I want you to bleed for me

If you want blood, you got it

          I'm not made to be a hero. I was sweating, and pummeling the punching bag for nine minutes straight – two plays of that song – had hurt my knuckles pretty good (although I had been hitting it harder than usual in an attempt to take out my frustration). I forced air into gasping lungs and tried to corral my increasing heart rate. As a fighter, that was my weakness: I needed to be able to shut down physically as I could mentally, and just acquire my target.

          I looked across at Derek, who had been going after the other bag with a pretty good vengeance. Something told me he'd only improve with a weapon in his hands, from the stories he'd told about being able to use anything as a weapon.

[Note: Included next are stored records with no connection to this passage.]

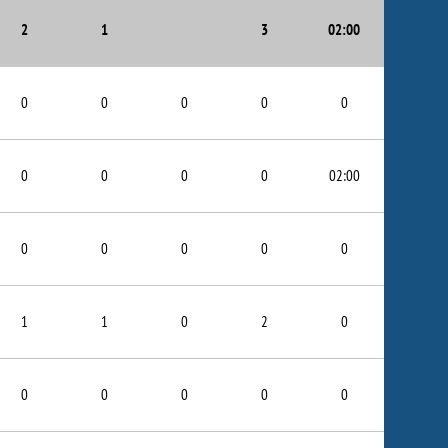
2
1
3
02:00
0
0
0
0
0
0
0
0
0
02:00
0
0
0
0
0
1
1
0
2
0
0
0
0
0
0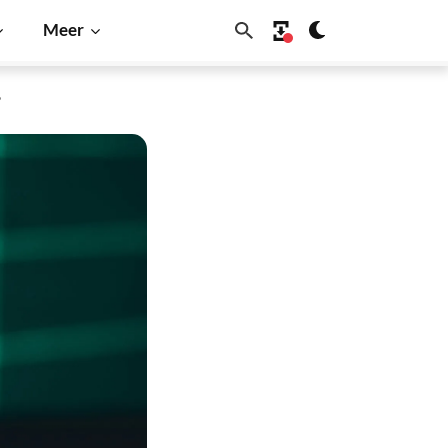
Meer
”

That was a tenet of combat I'd tried to learn myself. Guns jam and devices break. In the end, all you have is yourself and anything you can get your hands on, and Derek seemed to know that. He was developing a thin sheen of sweat on his forehead, but his eyes were daring me to keep going.

          Nodding to him, I stepped out of the room and back into my bedroom. At my computer, Detective Smith shot me a glance.

          "What the hell are you two doing?"

          "Getting ready for the fight. There's going to be one, you know." I figured not telling him about the Code Fives would be a good idea. He might believe me because it was me, but he wouldn't accept the idea for sure, so I bypassed that. Instead, I reached under my bed, felt a rubber grip, and grabbed the object in question before heading back to the training room.

          Derek was waiting for me. I didn't actually say anything, just walked over and handed him my gun. He knew what to do with it. We all knew what to do with it. The question is if you can remember when somebody's lunging right at you. That, you never figure out until it happens. But something told me Derek had already figured out the answer I had missed. Maybe he might save a life instead of costing one.

          We didn't have much time left to find out which, and he knew it.